When it comes to leveraging your time, money, contacts and resources you can’t beat the power of collaboration. Not only do strategic partnerships or alliances open you up to new contacts and opportunities, they can also help you value-add to customers and land larger accounts.
But how do you find the right collaboration partners? This five-question collaboration checklist will help you find and evaluate strategic alliances so you can appeal to a wider target audience, attract larger clients and grow your business faster through collaboration.
Are you well aligned?
When it comes to building a close business relationship you need to be well aligned, not only in your level of skill and experience, but also in your personality, ethics and business vision. You need to be comfortable with referring your customers to them. If there is even the slightest doubt, address it early.
Do you share the same client base?
You want to collaborate with businesses your ideal customer will go to either before or after you. This way you not only supply each other with leads, but also value-add to each other’s customers and projects, share promotional costs, open up profitable promotional opportunities and can joint pitch for bigger accounts.
Have you done your due diligence?
When you are considering working with someone closely you need to do your research. What is their reputation like? Do they have the right credentials and licenses? Have you spoken to some of their customers? Do you know their strengths and weaknesses? Have you asked about their capacity?
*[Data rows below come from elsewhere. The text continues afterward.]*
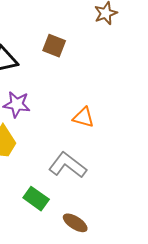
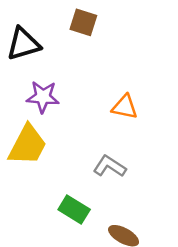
gray L-shape: (68, 165) -> (110, 166), size x0.7

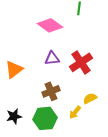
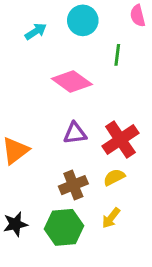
yellow semicircle: (90, 98) -> (114, 177), moved

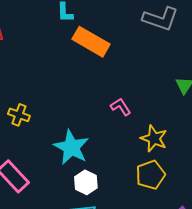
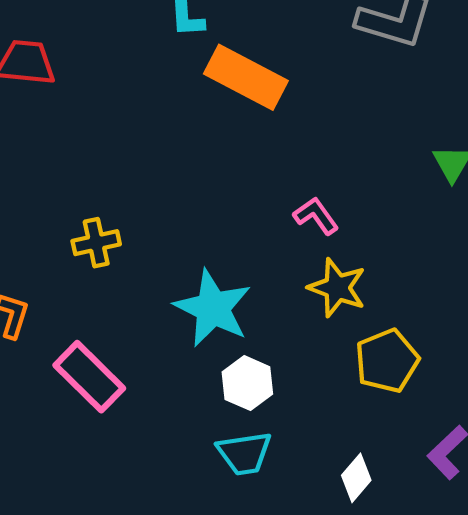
yellow cross: (19, 115) -> (96, 243), turned -30
yellow star: (154, 139) -> (337, 288), moved

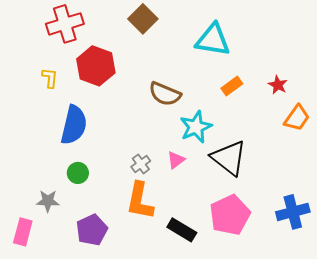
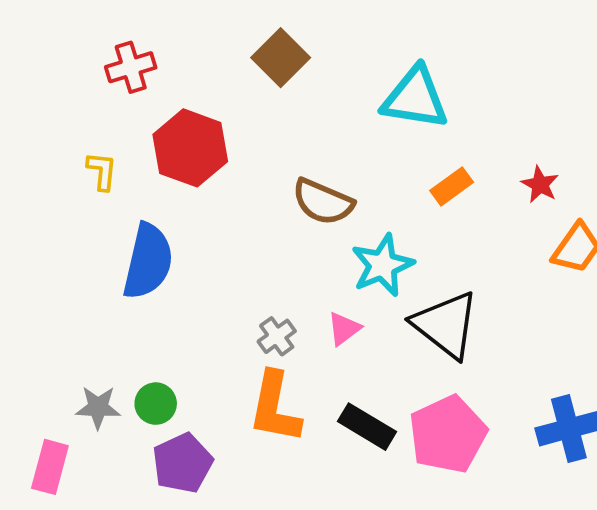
red cross: (65, 24) -> (131, 67), size x0.7
green circle: (78, 173) -> (156, 404), moved
black rectangle: (182, 230) -> (367, 427), moved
Remember you will be associating your brand with their brand and referring them customers. Their decision and actions (or lack their of) could impact on your customers and business. Make sure you’ve asked the right questions and have a strong level of trust in them.
Do you have a value-add Plan B?
Business relationships, like any relationship aren’t fully equal 100% of the time. Know from the very beginning that sometimes one person will be referring more than the other.
By openly accepting this fact you can build in a Plan B, like a commission on referrals, contra products or services or additional promotion throughout each other’s network at these times so you both feel that you are still receiving value from the collaboration.
Are you both equally committed?
Successful business arrangements happen when each party is equally committed and invested in the project. You both need to want the collaboration and see the value in it as much as the other, otherwise it will end up a win/lose arrangement or it will fizzle quickly into nothing.
Like any relationship you both need to be persistent, committed, invested and take the time to nurture your collaboration through communication – a quick weekly/fortnightly call to say “hey, how is everything in your world? Anything I can do to help?” doesn’t take a lot of effort; it can however generate you a strong collaboration and lot of business.
Do you collaborate in your business? How do you find the right partners?